Indeed those were different times. It’s helpful to be reminded of this today when passions so often rise about immigration, that the ebb and flow of people has affected all continents and nations.
As the National Archive showed interest in completing its own Dutch Migration Section, we decided to select, enlarge an prepare them for exhibitions in order to preserve the memory of our organisation’s past, and in order to illustrate Dutch emigration after the Second World War. The exhibition also contains historical audio messages from Dutch emigrants to their relatives back home.
In view of IOM’s key function in Assisted Voluntary Return (AVR) in the Netherlands, it was useful to remind the audience and the public at large that not so long ago, IOM’s main role consisted in assisting people to emigrate and resettle – even in the Netherlands.
The exhibition was opened by H.E. the Australian Ambassador Neil Mules at IOM’s annual Embassy Reception in The Hague City Hall on 23 January 2013. Ambassador Mules paid tribute to the important contribution of Dutch migrants to his country over the past 400 years, and underlined the importance of Australia’s cooperation with IOM.
The Canadian novelist Peter Behrens also addressed the audience and spoke the subject of his research, the plight of Irish migrants in North America in the middle of the 19th century.
In 1951 the International Refugee Organization (the predecessor of UNHCR) estimated that some 5 million persons should emigrate in the following 10 years from over-populated European countries. ICEM, provided and arranged for transportation of migrants and refugees from Europe to countries overseas.
Between February 1, 1952 and December 1960, 313,000 persons were moved by ICEM to Australia, of whom 81,000 were refugees. This is more than one quarter of the more than a million immigrants received by Australia since the end of World War II. In 1956 approximately 40% of all overseas migration from ICEM member countries on continental Europe were assisted by ICEM.
Tens of thousands of people left the Netherlands in the 1950s and 1960s.

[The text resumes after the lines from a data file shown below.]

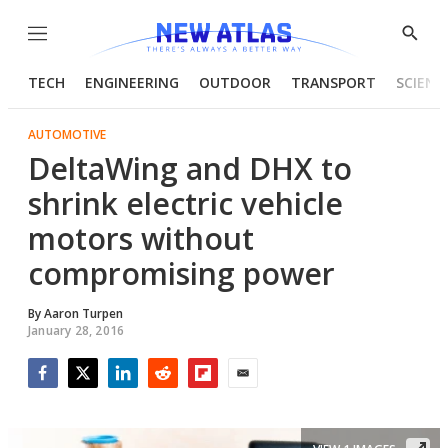
Menu
Show
Searc
TECH
ENGINEERING
OUTDOOR
TRANSPORT
SCIENC
AUTOMOTIVE
DeltaWing and DHX to
shrink electric vehicle
motors without
compromising power
By
Aaron Turpen
January 28, 2016
Facebook
Twitter
LinkedIn
Reddit
Flipboard
Email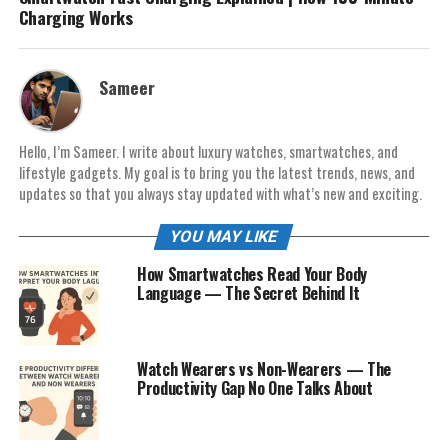
Charging Works
Sameer
Hello, I’m Sameer. I write about luxury watches, smartwatches, and
lifestyle gadgets. My goal is to bring you the latest trends, news, and
updates so that you always stay updated with what’s new and exciting.
YOU MAY LIKE
How Smartwatches Read Your Body
Language — The Secret Behind It
Watch Wearers vs Non-Wearers — The
Productivity Gap No One Talks About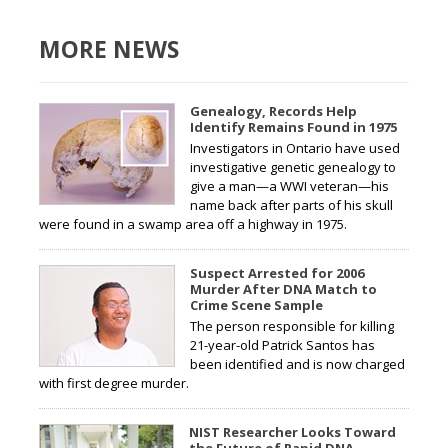
MORE NEWS
Genealogy, Records Help
Identify Remains Found in 1975
Investigators in Ontario have used
investigative genetic genealogy to
give a man—a WWI veteran—his
name back after parts of his skull
were found in a swamp area off a highway in 1975.
Suspect Arrested for 2006
Murder After DNA Match to
Crime Scene Sample
The person responsible for killing
21-year-old Patrick Santos has
been identified and is now charged
with first degree murder.
NIST Researcher Looks Toward
the Future of Rapid DNA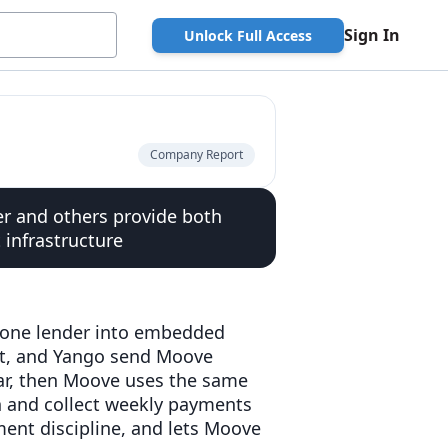
Sign In
Unlock Full Access
Company Report
r and others provide both
infrastructure
lone lender into embedded
olt, and Yango send Moove
car, then Moove uses the same
n and collect weekly payments
ment discipline, and lets Moove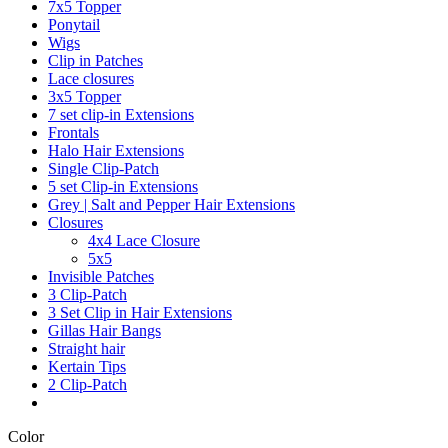
7x5 Topper
Ponytail
Wigs
Clip in Patches
Lace closures
3x5 Topper
7 set clip-in Extensions
Frontals
Halo Hair Extensions
Single Clip-Patch
5 set Clip-in Extensions
Grey | Salt and Pepper Hair Extensions
Closures
4x4 Lace Closure
5x5
Invisible Patches
3 Clip-Patch
3 Set Clip in Hair Extensions
Gillas Hair Bangs
Straight hair
Kertain Tips
2 Clip-Patch
Color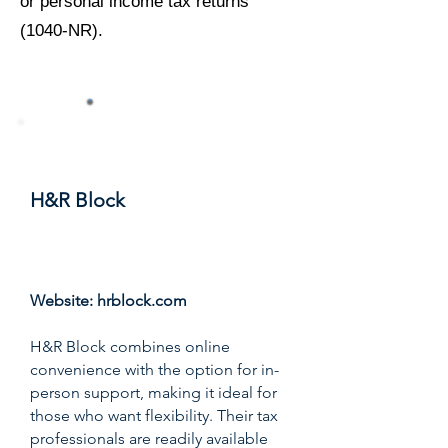
or personal income tax returns
(1040-NR).
#3
H&R Block
Score: 9.2/10
Website:
hrblock.com
H&R Block combines online
convenience with the option for in-
person support, making it ideal for
those who want flexibility. Their tax
professionals are readily available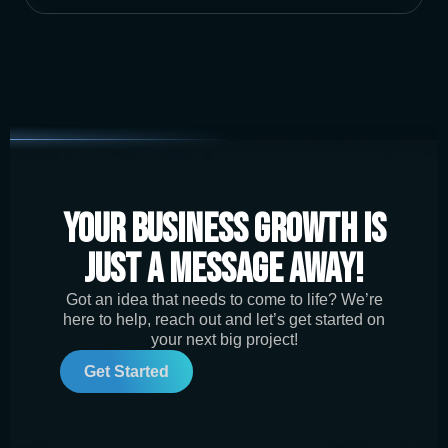
Your Business Growth is
Just a Message Away!
Got an idea that needs to come to life? We’re
here to help, reach out and let’s get started on
your next big project!
Get Started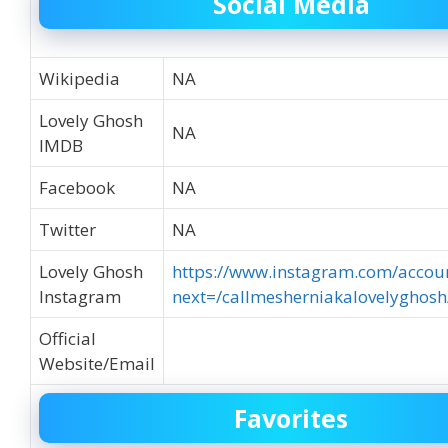
Social Media
Wikipedia
NA
Lovely Ghosh
NA
IMDB
Facebook
NA
Twitter
NA
Lovely Ghosh
https://www.instagram.com/accoun
Instagram
next=/callmesherniakalovelyghosh
Official
Website/Email
Favorites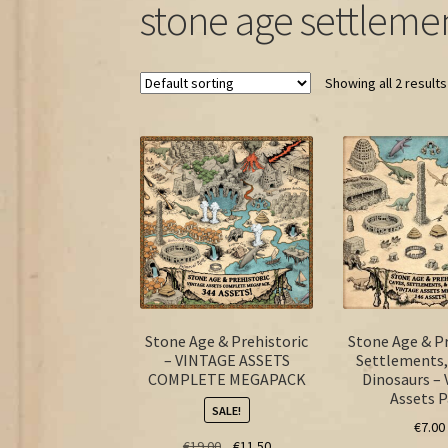
stone age settleme
Showing all 2 results
Stone Age & Prehistoric
Stone Age & Pr
– VINTAGE ASSETS
Settlements,
COMPLETE MEGAPACK
Dinosaurs – 
Assets 
SALE!
€
7.00
Original
Current
€
19.00
€
11.50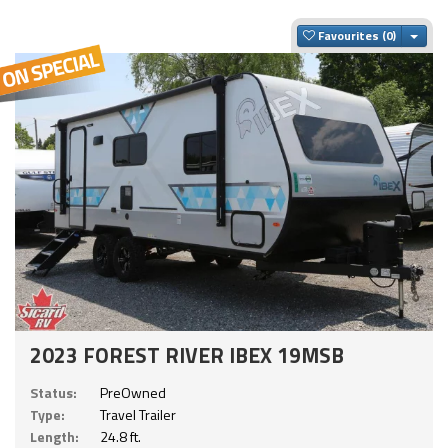
Togg
Favourites
2023 FOREST RIVER IBEX 19MSB
Status:
PreOwned
Type:
Travel Trailer
Length:
24.8 ft.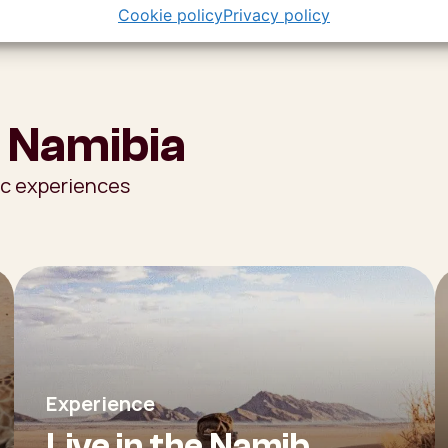
Cookie policy
Privacy policy
 Namibia
ic experiences
Experience
Live in the Namib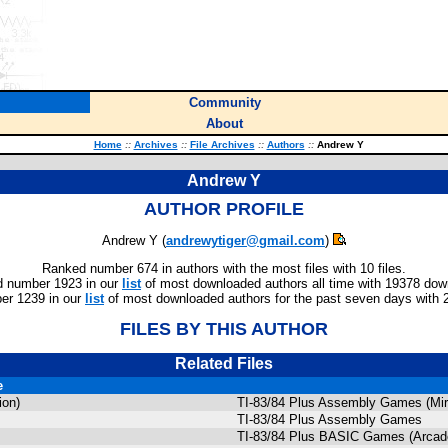
Community
About
Home
::
Archives
::
File Archives
::
Authors
::
Andrew Y
Andrew Y
AUTHOR PROFILE
Andrew Y (
andrewytiger@gmail.com
)
Ranked number 674 in authors with the most files with 10 files.
 number 1923 in our
list
of most downloaded authors all time with 19378 dow
er 1239 in our
list
of most downloaded authors for the past seven days with 
FILES BY THIS AUTHOR
Related Files
e
ion)
TI-83/84 Plus Assembly Games (Mi
TI-83/84 Plus Assembly Games
TI-83/84 Plus BASIC Games (Arcade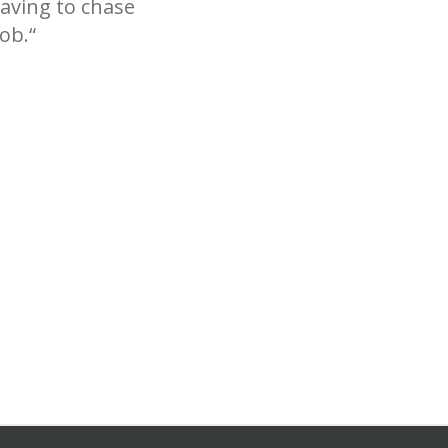
having to chase
ob.“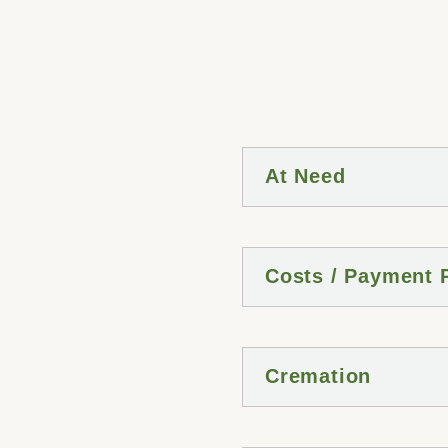
At Need
Costs / Payment 
Cremation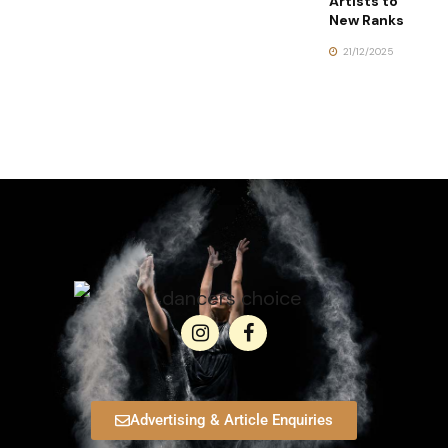
Artists to
New Ranks
21/12/2025
Advertising & Article Enquiries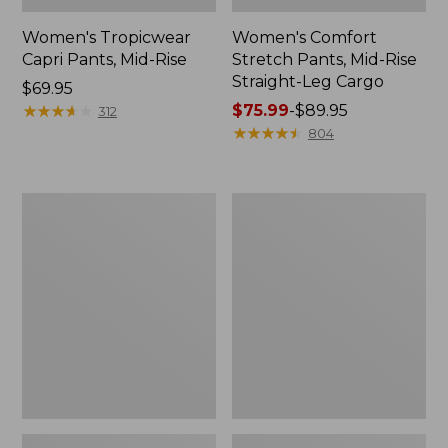
Women's Tropicwear
Women's Comfort
Capri Pants, Mid-Rise
Stretch Pants, Mid-Rise
Straight-Leg Cargo
Price:
$69.95
$69.95
★
★
★
★
★
★
★
★
★
★
Price
$75.99
-
$89.95
312
range
★
★
★
★
★
★
★
★
★
★
804
from:
$75.99
to:
Women's
Women's
$89.95
Mountainside
Ultrasoft
Slim-
Sweats,
Leg
Drawstring
Ankle
Jogger
Pants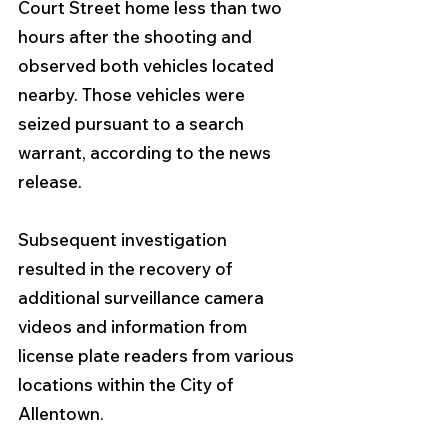
Court Street home less than two 
hours after the shooting and 
observed both vehicles located 
nearby. Those vehicles were 
seized pursuant to a search 
warrant, according to the news 
release.
Subsequent investigation 
resulted in the recovery of 
additional surveillance camera 
videos and information from 
license plate readers from various 
locations within the City of 
Allentown. 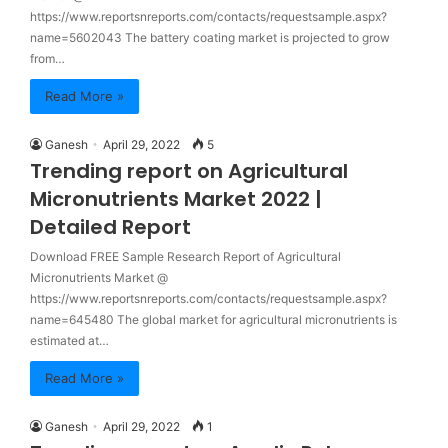
https://www.reportsnreports.com/contacts/requestsample.aspx?
name=5602043 The battery coating market is projected to grow
from…
Read More »
Ganesh
April 29, 2022
5
Trending report on Agricultural
Micronutrients Market 2022 |
Detailed Report
Download FREE Sample Research Report of Agricultural
Micronutrients Market @
https://www.reportsnreports.com/contacts/requestsample.aspx?
name=645480 The global market for agricultural micronutrients is
estimated at…
Read More »
Ganesh
April 29, 2022
1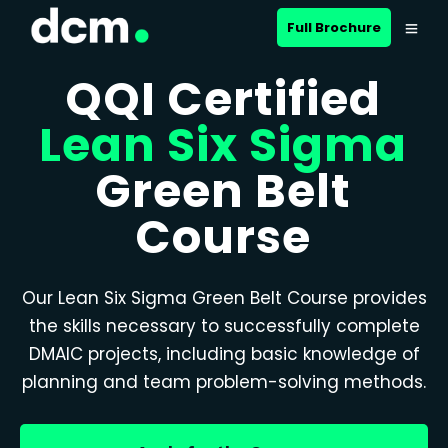
Full Brochure
QQI Certified
Lean Six Sigma
Green Belt
Course
Our Lean Six Sigma Green Belt Course provides
the skills necessary to successfully complete
DMAIC projects, including basic knowledge of
planning and team problem-solving methods.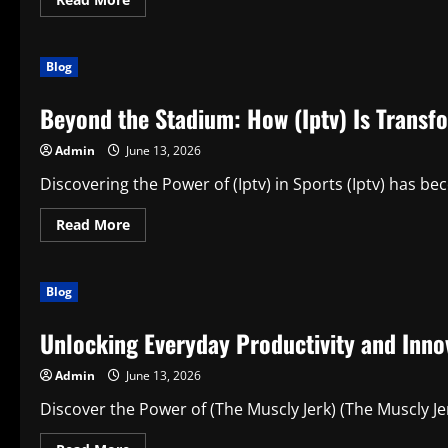
more
about
Understanding
Smart
Blog
Productivity
Choices:
Buy
Beyond the Stadium: How (Iptv) Is Transf
Modafinil
online
in
Admin
June 13, 2026
the
Modern
Digital
Discovering the Power of (Iptv) in Sports (Iptv) has be
Age
Read
Read More
more
about
Beyond
the
Blog
Stadium:
How
(Iptv)
Unlocking Everyday Productivity and Innov
Is
Transforming
the
Admin
June 13, 2026
Modern
Sports
Experience
Discover the Power of (The Muscly Jerk) (The Muscly Jer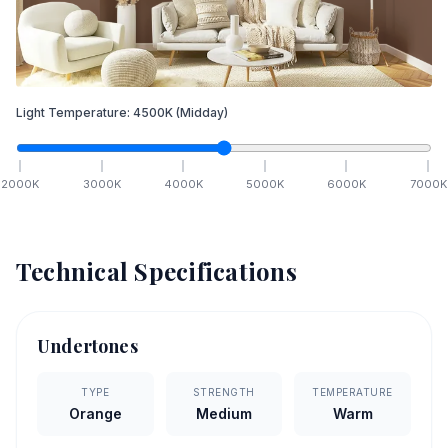
Light Temperature:
4500
K
(Midday)
2000
K
3000
K
4000
K
5000
K
6000
K
7000
K
Technical Specifications
Undertones
TYPE
STRENGTH
TEMPERATURE
Orange
Medium
Warm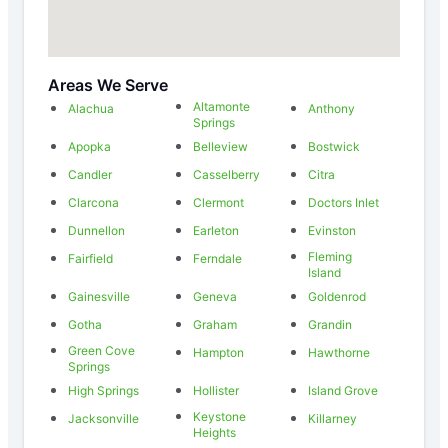
Areas We Serve
Altamonte
Alachua
Anthony
Springs
Apopka
Belleview
Bostwick
Candler
Casselberry
Citra
Clarcona
Clermont
Doctors Inlet
Dunnellon
Earleton
Evinston
Fleming
Fairfield
Ferndale
Island
Gainesville
Geneva
Goldenrod
Gotha
Graham
Grandin
Green Cove
Hampton
Hawthorne
Springs
High Springs
Hollister
Island Grove
Keystone
Jacksonville
Killarney
Heights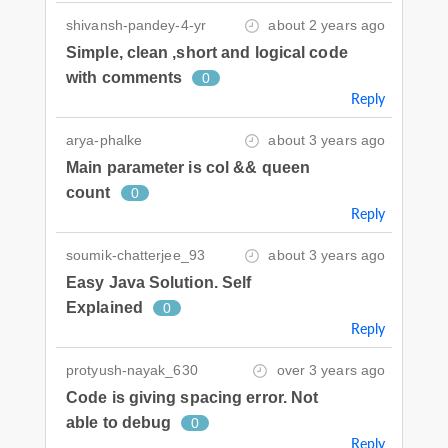
shivansh-pandey-4-yr
about 2 years ago
Simple, clean ,short and logical code
with comments
0
Reply
arya-phalke
about 3 years ago
Main parameter is col && queen
count
0
Reply
soumik-chatterjee_93
about 3 years ago
Easy Java Solution. Self
Explained
0
Reply
protyush-nayak_630
over 3 years ago
Code is giving spacing error. Not
able to debug
0
Reply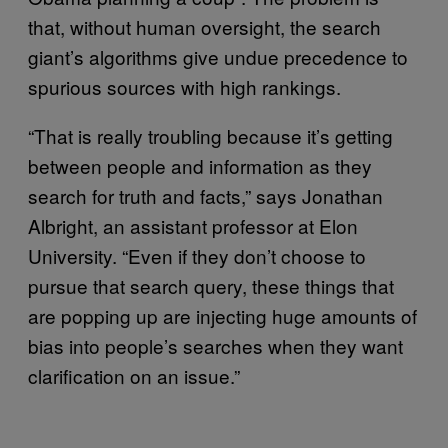
that, without human oversight, the search
giant’s algorithms give undue precedence to
spurious sources with high rankings.
“That is really troubling because it’s getting
between people and information as they
search for truth and facts,” says Jonathan
Albright, an assistant professor at Elon
University. “Even if they don’t choose to
pursue that search query, these things that
are popping up are injecting huge amounts of
bias into people’s searches when they want
clarification on an issue.”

In those years overpopulation was a serious concern: there was not enough land to farm and not enough work in the Netherlands.
The Dutch government actively promoted emigration. The Dutch Emigration Service organized information sessions for Dutch citizens interested in emigration. Countries like Australia, New Zealand, Canada and Brazil offered better opportunities and were in dire need of manpower for their own economic development.